Gemäß § 9 Abs 1 BAG trifft den Lehrberechtigten eine Ausbildungspflicht. Aus dieser leitet die Lehre vor dem Hintergrund des besonderen Ausbildungscharakters eines Lehrverhältnisses die Unzulässigkeit einer Ausbildungskostenrückersatzklausel ab (Preiss/Spitzl in ZellKomm3 BAG § 12 Rz 33; Resch, RdW 2006, 158, 159 mwN; Reissner in Neumayr/Reissner, ZellKomm3 § 2d AVRAG Rz 31). […]

13. Die Ausbildung in der zahnärztlichen Assistenz ist in § 81 ZahnärzteG (ZÄG) geregelt. Dessen Abs 1 sieht nicht den Abschluss eines als solchen zu bezeichnenden Lehrvertrags, sondern vor, dass die Ausbildung im Rahmen eines Dienstverhältnisses zu einem/einer Angehörigen des zahnärztlichen Berufs oder Dentistenberufs oder Facharzt/Fachärztin für Mund-, Kiefer- und Gesichtschirurgie (Z 1) und anderen (s Z 2 bis Z 4) erfolgt. […]
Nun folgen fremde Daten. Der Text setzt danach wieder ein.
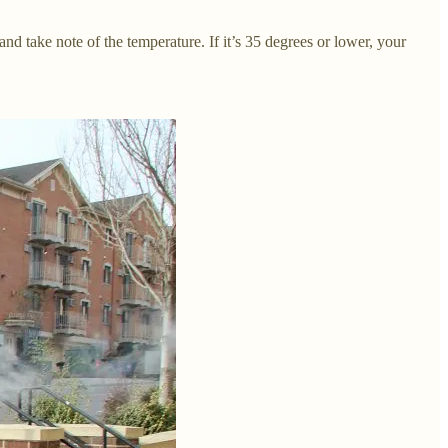
d take note of the temperature. If it’s 35 degrees or lower, your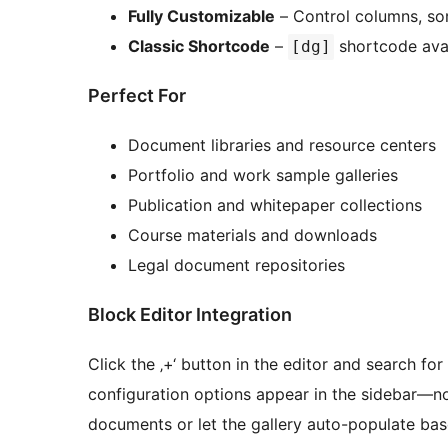
Fully Customizable
– Control columns, sort
Classic Shortcode
–
shortcode avai
[dg]
Perfect For
Document libraries and resource centers
Portfolio and work sample galleries
Publication and whitepaper collections
Course materials and downloads
Legal document repositories
Block Editor Integration
Click the ‚+‘ button in the editor and search for
configuration options appear in the sidebar—n
documents or let the gallery auto-populate base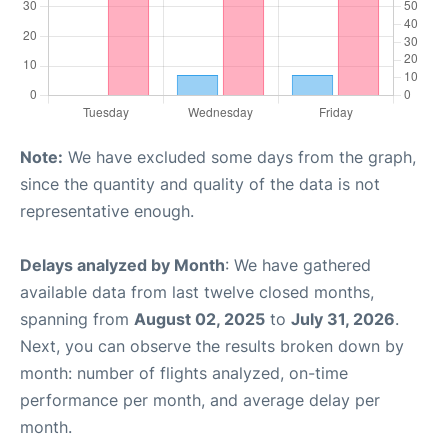
Note:
We have excluded some days from the graph,
since the quantity and quality of the data is not
representative enough.
Delays analyzed by Month
: We have gathered
available data from last twelve closed months,
spanning from
August 02, 2025
to
July 31, 2026
.
Next, you can observe the results broken down by
month: number of flights analyzed, on-time
performance per month, and average delay per
month.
14. […] Die Ausbildungszeit für zahnärztliche AssistentInnen beträgt drei Jahre und beinhaltet nach dem dualen System eine praktische Ausbildung durch die Beschäftigung als Auszubildende bei einem Zahnarzt, Facharzt für Zahn-, Mund- und Kieferheilkunde oder Dentisten oder an einer zahnärztlichen Universitätsklinik und eine theoretische Ausbildung in einem in Anhang I des KV angeführten Lehrgang für Zahnärztliche Assistenz, der mit einer positiven Prüfung abzuschließen ist (s § 8 Abs 2 KV). § 8 Abs 3 KV enthält Mindestgehälter für die zahnärztliche AssistentInnen in Ausbildung für das erste, zweite und dritte Ausbildungsjahr, die jeweils einen Bruchteil des Mindestgehalts für das erste Berufsjahr (1.400 EUR) betragen. Auch der he19rabgesetzte Mindest-Entgeltanspruch bringt damit – nicht anders als bei einem Lehrverhältnis – zum Ausdruck, dass in dieser Vertragsphase weniger die Dienstleistung der Auszubildenden im Sinn eines synallagmatischen Leistungsaustausches als vielmehr der Ausbildungscharakter des Vertragsverhältnisses im Vordergrund steht.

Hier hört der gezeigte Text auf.